A questo punto è giunto il momento di rivolgere qualche domanda al re: Lei vive in Portogallo da 33 anni: possiamo parlare di rassegnazione all’esilio?
“Più che di rassegnazione parlerei di sopportazione di un male imposto, essendo qui in virtù di norme costituzionali da più parti e da me definite inique”.
Perché inique?
“Esse violano anche la Carta della Nazioni Unite sui diritti dell’uomo”, colpiscono bambini e nascituri, rappresentano una sorta di condanna eterna senza che ci sia stato un regolare processo. E non si vede perché i Savoia non possano vivere in Italia, così come i discendenti dei sovrani francesi, portoghesi e tedeschi risiedono rispettati nelle repubbliche di origine. Nella stessa Grecia, divenuta repubblica nel 1974, la Costituzione non prevede la pena dell’esilio per la famiglia reale. L’esilio è prerogativa liberticida degli Stati totalitari“.
Da parte repubblicana qualcuno ha obiettato che fu lei, il 13 giugno1946, a partire spontaneamente e che, una volta partito senza abdicare, la repubblica doveva garantirsi contro i pericoli di una restaurazione.
“Di partenza parlò l’onorevole De Gasperi quando si pretendeva di pormi di fronte a risultati (del referendum n.d.r.) che non potevo accettare senza il giudizio definitivo che spettava esclusivamente alla suprema corte di Cassazione.
Attorno al presidente del consiglio si manifestarono tendenze favorevoli allo scontro fisico, si minacciava lo sciopero generale, c’erano tumulti violenti in varie città, mi preoccupava la situazione al confine orientale, in Italia c’erano truppe straniere, morti e feriti a Napoli. In quel clima, e volendo evitare all’Italia una seconda guerra civile, decisi di partire. Doveva essere una lontananza di qualche tempo, in attesa che le passioni si placassero. Poi pensavo di poter tornare per dare una mano anch’io, umilmente e senza avallare turbamenti dell’ordina pubblico, il mio apporto all’opera di pacificazione e di ricostruzione“.
Ma in caso di suo ritorno, non ci potevano essere disordini o pericolo per le nuove istituzioni repubblicane?
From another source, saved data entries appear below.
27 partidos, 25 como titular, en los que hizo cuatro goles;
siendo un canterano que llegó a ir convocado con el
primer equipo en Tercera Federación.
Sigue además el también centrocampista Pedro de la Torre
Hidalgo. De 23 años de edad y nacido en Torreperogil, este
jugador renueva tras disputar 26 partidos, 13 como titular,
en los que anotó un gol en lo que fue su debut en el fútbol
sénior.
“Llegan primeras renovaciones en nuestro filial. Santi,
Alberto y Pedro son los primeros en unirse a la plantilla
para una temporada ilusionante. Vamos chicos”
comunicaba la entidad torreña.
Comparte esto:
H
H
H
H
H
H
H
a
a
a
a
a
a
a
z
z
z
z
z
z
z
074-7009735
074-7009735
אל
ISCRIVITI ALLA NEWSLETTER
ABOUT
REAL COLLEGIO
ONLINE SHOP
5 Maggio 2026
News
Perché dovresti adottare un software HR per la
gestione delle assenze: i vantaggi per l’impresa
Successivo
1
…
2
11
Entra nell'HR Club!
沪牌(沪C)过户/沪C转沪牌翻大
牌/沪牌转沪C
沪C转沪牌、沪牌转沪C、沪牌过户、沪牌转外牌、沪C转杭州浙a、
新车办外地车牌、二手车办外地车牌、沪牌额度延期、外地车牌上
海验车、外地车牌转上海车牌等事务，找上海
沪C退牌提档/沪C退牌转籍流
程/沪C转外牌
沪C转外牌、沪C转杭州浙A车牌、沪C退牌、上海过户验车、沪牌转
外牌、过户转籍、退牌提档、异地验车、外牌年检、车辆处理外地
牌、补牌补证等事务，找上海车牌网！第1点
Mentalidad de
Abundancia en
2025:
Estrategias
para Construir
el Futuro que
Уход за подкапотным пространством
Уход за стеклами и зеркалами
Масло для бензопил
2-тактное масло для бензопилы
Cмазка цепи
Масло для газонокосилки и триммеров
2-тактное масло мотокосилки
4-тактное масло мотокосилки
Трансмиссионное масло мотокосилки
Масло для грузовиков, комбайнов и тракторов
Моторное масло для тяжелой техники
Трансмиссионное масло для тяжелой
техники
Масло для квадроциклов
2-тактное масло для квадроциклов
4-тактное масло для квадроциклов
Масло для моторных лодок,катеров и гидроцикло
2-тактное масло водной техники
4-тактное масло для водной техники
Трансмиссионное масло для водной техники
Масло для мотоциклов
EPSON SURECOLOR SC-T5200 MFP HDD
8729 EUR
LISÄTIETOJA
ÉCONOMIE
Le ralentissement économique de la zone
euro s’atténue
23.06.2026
“Io non sono mai stato per la politica del tanto peggio tanto meglio”, ho sempre voluto anteporre l’interesse della Patria alle stesse valutazioni legittime della Corona e su questa linea si sono sempre attenuti i milioni di monarchici. Del resto fui io a sciogliere dal giuramento di fedeltà al re prelati e ufficiali, magistrati e fedeli servitori dello Stato, perché lo Stato continuasse. Mi si rispose con le norme transitorie e finali della costituzione, rendendomi addirittura apolide e togliendomi i diritti civili.”
Ma la mancata abdicazione?
“A parte le mie permanenti riserve sulla validità della preparazione, dello svolgimento e dei risultati del referendum – basterà leggere quanto scritto e documentato in proposito dal mio ministro Falcone Lucifero, in appendice al libro Il Re dall’esilio, recentemente pubblicato dall’editore Mursia – credo che un re abbia il dovere storico e dinastico di abdicare solo a favore di un altro re e mai di una repubblica“.
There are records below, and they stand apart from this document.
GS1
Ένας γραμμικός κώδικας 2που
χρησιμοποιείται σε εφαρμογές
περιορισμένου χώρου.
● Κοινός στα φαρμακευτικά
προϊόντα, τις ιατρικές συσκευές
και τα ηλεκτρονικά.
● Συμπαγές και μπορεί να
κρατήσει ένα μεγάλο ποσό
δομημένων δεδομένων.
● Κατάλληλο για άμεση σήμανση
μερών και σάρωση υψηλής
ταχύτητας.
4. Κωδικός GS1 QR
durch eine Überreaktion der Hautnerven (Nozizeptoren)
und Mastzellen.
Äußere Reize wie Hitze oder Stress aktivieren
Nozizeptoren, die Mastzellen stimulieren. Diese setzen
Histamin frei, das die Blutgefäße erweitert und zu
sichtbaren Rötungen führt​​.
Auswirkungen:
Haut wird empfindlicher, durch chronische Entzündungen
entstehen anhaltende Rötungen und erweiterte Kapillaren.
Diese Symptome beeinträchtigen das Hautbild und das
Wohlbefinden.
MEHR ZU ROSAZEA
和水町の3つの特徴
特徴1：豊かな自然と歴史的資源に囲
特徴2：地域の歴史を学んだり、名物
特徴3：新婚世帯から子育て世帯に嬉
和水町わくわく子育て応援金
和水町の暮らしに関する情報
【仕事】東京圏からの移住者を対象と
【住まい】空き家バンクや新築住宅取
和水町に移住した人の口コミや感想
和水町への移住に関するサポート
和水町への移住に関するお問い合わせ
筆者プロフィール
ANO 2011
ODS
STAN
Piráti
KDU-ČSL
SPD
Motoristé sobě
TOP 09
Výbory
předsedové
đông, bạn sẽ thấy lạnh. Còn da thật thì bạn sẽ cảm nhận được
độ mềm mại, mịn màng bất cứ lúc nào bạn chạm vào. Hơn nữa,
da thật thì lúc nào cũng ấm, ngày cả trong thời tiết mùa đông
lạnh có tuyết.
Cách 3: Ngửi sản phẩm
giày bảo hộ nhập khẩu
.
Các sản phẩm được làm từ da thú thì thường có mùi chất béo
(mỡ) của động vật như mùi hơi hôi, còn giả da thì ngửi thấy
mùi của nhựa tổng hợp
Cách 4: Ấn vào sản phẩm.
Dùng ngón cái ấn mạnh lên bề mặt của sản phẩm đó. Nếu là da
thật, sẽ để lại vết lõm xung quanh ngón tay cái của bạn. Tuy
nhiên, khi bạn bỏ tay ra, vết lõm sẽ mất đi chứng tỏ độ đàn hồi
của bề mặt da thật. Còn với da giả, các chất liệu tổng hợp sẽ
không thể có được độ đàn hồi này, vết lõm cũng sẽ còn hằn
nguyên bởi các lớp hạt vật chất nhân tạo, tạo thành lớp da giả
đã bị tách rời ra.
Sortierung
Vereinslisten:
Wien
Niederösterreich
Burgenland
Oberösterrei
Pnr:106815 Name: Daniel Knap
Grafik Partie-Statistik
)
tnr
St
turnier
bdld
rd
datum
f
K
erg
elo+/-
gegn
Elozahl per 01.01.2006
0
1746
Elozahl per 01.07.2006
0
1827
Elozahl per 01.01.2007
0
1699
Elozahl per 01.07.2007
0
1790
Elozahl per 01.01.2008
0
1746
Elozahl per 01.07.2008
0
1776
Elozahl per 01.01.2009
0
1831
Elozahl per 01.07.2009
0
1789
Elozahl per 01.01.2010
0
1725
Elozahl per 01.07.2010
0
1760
Lei si è spesso rivolto agli italiani con messaggi nei quali ha sempre toccato anche gli aspetti politici del momento: che cos’è che la preoccupa di più dell’Italia di oggi?
“Il prevalere degli interessi di parte, la carenza del senso dello stato in molti uomini politici, l’instabilità e la violenza. Il prevalere degli interessi settoriali ha fatto troppo spesso perdere di vista quelli permanenti della nazione e della collettività con conseguenze evidenti a livello della governabilità, di programmazione economica, di contenimento della spinta inflazionistica che rischia di pregiudicare i sacrifici dei meno abbienti.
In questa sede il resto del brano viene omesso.